Copy the lines running from the one that contains "Localize all elements." to the end of the entries below, exactly and with no pictures.

#### Supplied records ####

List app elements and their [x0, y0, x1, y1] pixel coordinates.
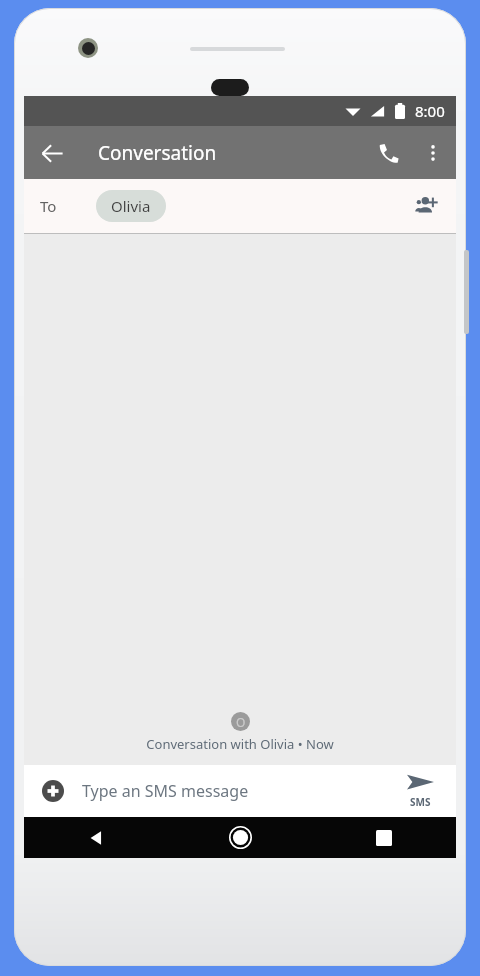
- staticText: SMS: [410, 795, 431, 809]
- button[interactable]: Navigate up: [30, 131, 74, 175]
- staticText: To: [40, 196, 57, 216]
- button[interactable]: Attach: [32, 770, 74, 812]
- staticText: Olivia: [111, 196, 151, 216]
- button[interactable]: Call: [366, 130, 412, 176]
- staticText: O: [236, 714, 246, 730]
- staticText: Type an SMS message: [82, 780, 249, 802]
- button[interactable]: Recent apps: [312, 817, 456, 858]
- staticText: 8:00: [415, 101, 445, 121]
- button[interactable]: Send SMS: [394, 765, 446, 817]
- button[interactable]: Back: [24, 817, 168, 858]
- button[interactable]: Add people: [406, 185, 448, 227]
- button[interactable]: Home: [168, 817, 312, 858]
- staticText: Conversation: [98, 140, 217, 166]
- button[interactable]: More options: [412, 132, 454, 174]
- button[interactable]: Olivia: [96, 190, 166, 222]
- staticText: Conversation with Olivia • Now: [146, 735, 334, 753]
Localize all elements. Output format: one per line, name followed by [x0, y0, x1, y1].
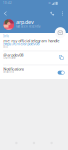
staticText: me: my official telegram handle: [3, 38, 59, 43]
button[interactable]: More options: [59, 9, 66, 18]
staticText: @arpdev08: [3, 52, 23, 58]
button[interactable]: Notifications, on: [56, 69, 66, 76]
button[interactable]: Recents: [50, 142, 53, 144]
staticText: arp.dev: [16, 18, 34, 25]
button[interactable]: Back: [15, 142, 18, 144]
staticText: last seen recently: [16, 25, 40, 28]
staticText: Username: [3, 56, 16, 60]
staticText: Bio: [3, 45, 8, 49]
staticText: 10:42: [3, 1, 12, 5]
button[interactable]: Copy username: [58, 54, 65, 61]
staticText: https://t.me/arpdev08: [3, 41, 39, 46]
staticText: Info: [3, 34, 9, 38]
button[interactable]: Send message: [55, 27, 66, 38]
button[interactable]: Call: [48, 9, 57, 18]
staticText: Notifications: [3, 66, 24, 72]
button[interactable]: Back: [1, 9, 10, 18]
staticText: LTE: [48, 2, 50, 5]
staticText: Enabled: [3, 70, 14, 74]
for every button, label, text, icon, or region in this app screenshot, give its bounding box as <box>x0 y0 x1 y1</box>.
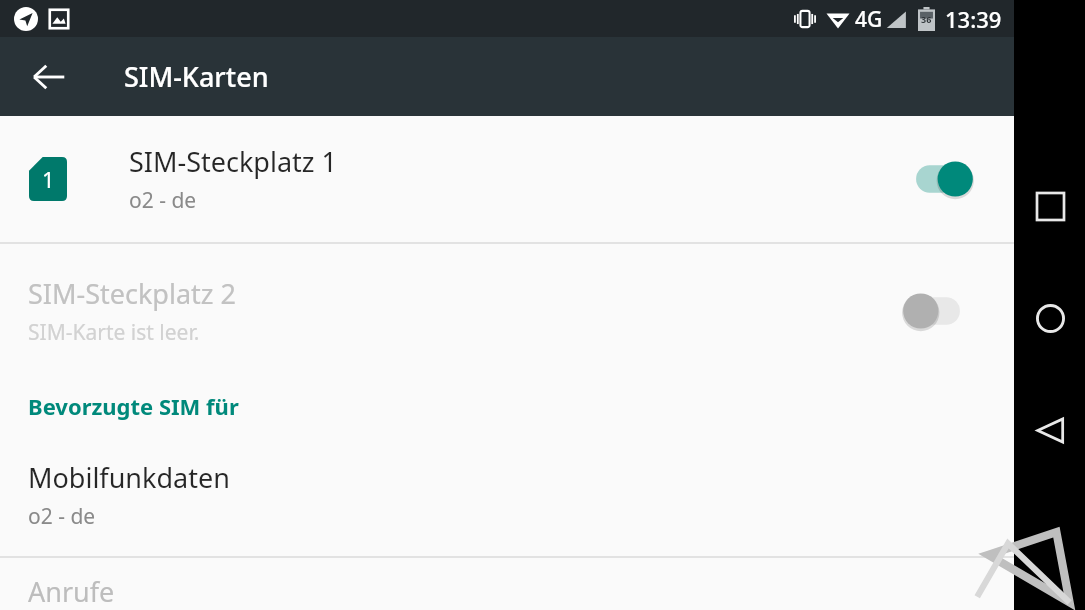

####

Solution for this exercise:
Localize all elements. Output format: one per line, name followed by [x0, y0, x1, y1].
staticText: me: my official telegram handle: [3, 38, 59, 43]
button[interactable]: More options: [59, 9, 66, 18]
staticText: @arpdev08: [3, 52, 23, 58]
button[interactable]: Notifications, on: [56, 69, 66, 76]
button[interactable]: Recents: [50, 142, 53, 144]
staticText: arp.dev: [16, 18, 34, 25]
button[interactable]: Back: [15, 142, 18, 144]
staticText: last seen recently: [16, 25, 40, 28]
staticText: Username: [3, 56, 16, 60]
staticText: Bio: [3, 45, 8, 49]
staticText: 10:42: [3, 1, 12, 5]
button[interactable]: Copy username: [58, 54, 65, 61]
staticText: https://t.me/arpdev08: [3, 41, 39, 46]
staticText: Info: [3, 34, 9, 38]
button[interactable]: Send message: [55, 27, 66, 38]
button[interactable]: Call: [48, 9, 57, 18]
staticText: Notifications: [3, 66, 24, 72]
button[interactable]: Back: [1, 9, 10, 18]
staticText: LTE: [48, 2, 50, 5]
staticText: Enabled: [3, 70, 14, 74]
for every button, label, text, icon, or region in this app screenshot, give its bounding box as <box>x0 y0 x1 y1</box>.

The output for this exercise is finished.